Damit wird erreicht, daß die metallischen Oberflächen sich nicht berühren und somit
auch kein Verschleiß auftritt. Die Schmiermittel müssen deshalb hohen Anforderungen
genügen im Hinblick auf:
- Kühlung der Reibstelle,
- extreme Betriebsbedingungen, wie sehr hohe und sehr niedrige Drehzahlen,
- hohe Temperaturen, die durch hohe Drehzahlen und Belastungen und damit einhergehender
Eigenerwärmung oder Fremderwärmung bedingt sind,
- sehr tiefe Temperaturen in kalter Umgebung ,
- besonderen Anforderungen des Anwenders an die Laufeigenschaften, z.B. geringe Reibung,
Geräuscharmut,
- extrem lange Laufzeiten ohne zwischenzeitliche Nachschmierung,
- biologische Abbaubarkeit.
[0004] Die
WO 2005/113640 A1 offenbart Formulierungen funktioneller Flüssigkeiten mit geringer pulmonaler Toxizität,
die Alkylenoxid-Copolymere mit niedrigem Ungesättigtheitsgrad enthalten. Insbesondere
betrifft dieses Dokument Wasser-Glykol-Hydraulikflüssigkeiten mit geringer Inhalationstoxizität,
die 30 bis 60% eines wasserlöslichen Polyglykols, 0 bis 40% Frostschutzmittel, wie
beispielsweise Ethylenglykol, 20 bis 45% Wasser, 0 bis 15% Verdickungsmittel, 0 bis
5% Korrosionsadditive, 0 bis 5% Entschäumer und Farbstoffe, sowie 0 bis 5% Fettsäureamide
enthalten.
[0005] Die
WO 97/15643 A1 betrifft eine wasserlösliche Schmiermittelzusammensetzung, die aus einer Mischung
aus Polyethylenglykol und einem Amin besteht, der weitere Additive zugegeben werden,
u.a. wahlweise werden Biozide zugegeben.
[0006] Die
US 2001/0095021 A1 die Verwendung von Polyalkylenglykol-Copolymeren, die als Basisöle für wasserlösliche
Schmiermittelzusammensetzungen verwendet werden.
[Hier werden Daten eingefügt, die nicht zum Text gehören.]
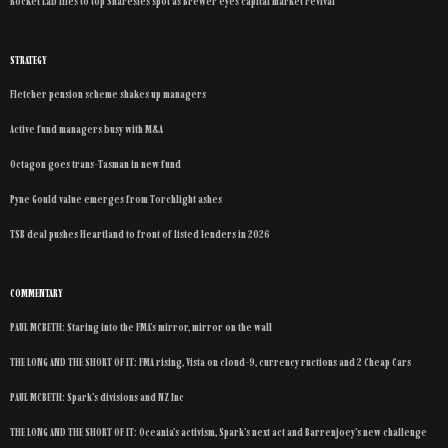
Rocket Lab flies to top Sharesies spot as Brewer eyes capital market revival
STRATEGY
Fletcher pension scheme shakes up managers
Active fund managers busy with M&A
Octagon goes trans-Tasman in new fund
Pyne Gould value emerges from Torchlight ashes
TSB deal pushes Heartland to front of listed lenders in 2026
COMMENTARY
PAUL MCBETH: Staring into the FMA’s mirror, mirror on the wall
THE LONG AND THE SHORT OF IT: FMA rising, Vista on cloud-9, currency ructions and 2 Cheap Cars
PAUL MCBETH: Spark’s divisions and NZ Inc
THE LONG AND THE SHORT OF IT: Oceania’s activism, Spark’s next act and Barrenjoey’s new challenge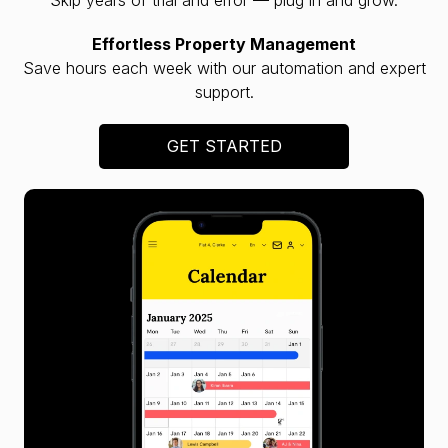
Effortless Property Management
Save hours each week with our automation and expert
support.
GET STARTED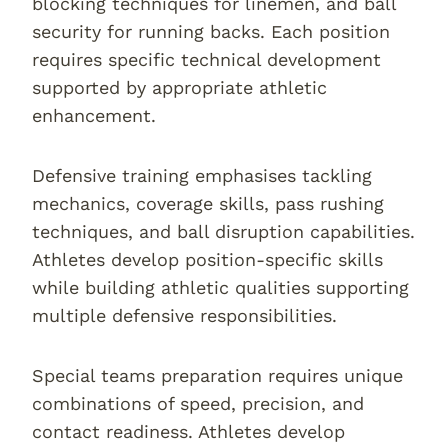
blocking techniques for linemen, and ball
security for running backs. Each position
requires specific technical development
supported by appropriate athletic
enhancement.
Defensive training emphasises tackling
mechanics, coverage skills, pass rushing
techniques, and ball disruption capabilities.
Athletes develop position-specific skills
while building athletic qualities supporting
multiple defensive responsibilities.
Special teams preparation requires unique
combinations of speed, precision, and
contact readiness. Athletes develop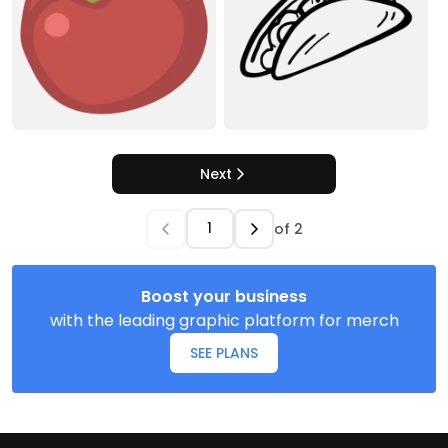
Next
of
2
Boost your business
with the leading graphic platform for merch
SEE PLANS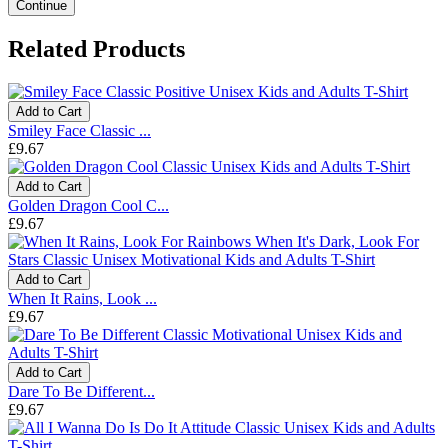
Continue
Related Products
Add to Cart
Smiley Face Classic ...
£9.67
Add to Cart
Golden Dragon Cool C...
£9.67
Add to Cart
When It Rains, Look ...
£9.67
Add to Cart
Dare To Be Different...
£9.67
Diese Schmiermittel finden Anwendung
in offenen Systemen, die zur Bildung von Aerosolen neigen.
[0007] Aus der
WO 2007/098523 A2 ist ein betriebsbereites Getriebe, eine Betriebsflüssigkeit für ein solches Getriebe
und ein Verfahren zu dessen Erstinbetriebnahme bekannt. Die Betriebsflüssigkeit besteht
aus einer Mischung aus Wasser und einem aliphatischen Kohlenwasserstoff, in dem Graphitteilchen
als Festschmierstoff suspendiert sind. Dieser Festschmierstoff liegt in Form flockiger
Graphitteilchen vor, die eine Korngröße von weniger als 50 µm aufweisen. Weitere Bestandteile
dieses Schmier- und Kühlmittel sind Dispergieradditive, Entschäumer, Korrosionsinhibitoren.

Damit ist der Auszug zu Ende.